Canandaigua, N.Y.— During the winter, gas prices are typically low. That’s why the sudden jump in gas prices nationwide was unexpected.
In the Rochester area, gas prices are averaging at $3.96 per gallon. Many gas stations are already past the $4.00 mark.
For Todd Tarantello, the owner of Pizanos Pizza and The Villager Diner in Canandaigua, the increasing cost of gas over the last few weeks has been painful.
“Once you see that initial climb on the gas, you're like, ‘Okay. Here we go,’” he said. “As soon as gas goes over $4, everyone gets tighter [with their money] and everything gets tighter.”
The high gas prices are affecting Tarantello’s business during a time of the year that’s already slow in Canandaigua. People don’t start flocking to the lake until the spring.
Tarantello says each of his 15 food suppliers are tacking on more delivery fees and his employees are also being affected.

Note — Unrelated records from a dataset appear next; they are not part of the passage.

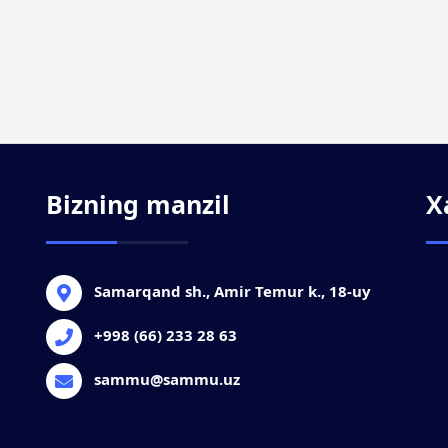
Bizning manzil
X
Samarqand sh., Amir Temur k., 18-uy
+998 (66) 233 28 63
sammu@sammu.uz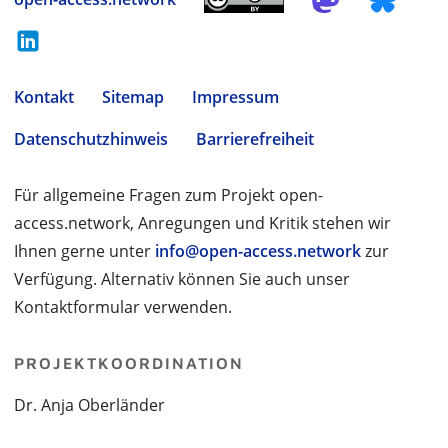
Kontakt
Sitemap
Impressum
Datenschutzhinweis
Barrierefreiheit
Für allgemeine Fragen zum Projekt open-
access.network, Anregungen und Kritik stehen wir
Ihnen gerne unter
info@open-access.network
zur
Verfügung. Alternativ können Sie auch unser
Kontaktformular verwenden.
PROJEKTKOORDINATION
Dr. Anja Oberländer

“When our pizza delivery driver takes the food [to a customers home], they are taking the food eight to ten miles round trip, which is half a gallon or three quarters of a gallon of gas and they are only getting a dollar tip.”
When gas prices go up, the customers also tend to stay at home.
“People you used to see three or four times a week, you only see two times a week because the money gets tighter,” Tarantello says. “They are spending money trying to get to where they have to go.”
The increasing cost of food is also adding to the problem. Tarnatello says everything costs more.
“Pretty soon we're going to have to put the menu up on a chalkboard because the prices change so fast,” he explained.
It’s a reality Patricia Hotchkiss is also facing. She has owned Patty’s Place in Canandaigua for 19 years. In the last five years, she hasn’t raised prices once but that’s about to change. She plans on increasing prices by a few cents and she hopes her customers will understand.
“It's discouraging,” she said. “I mean you work that hard all these years and it's discouraging.”
She says her suppliers have also added an extra $2 to $3 to their delivery fees and the cost of running her business is growing.
“I've never felt this scared. I'll be honest with you. I'm scared.”
Both Hotchkiss and Tarantello hope that the spring and summer brings in big business to help make up for the winter.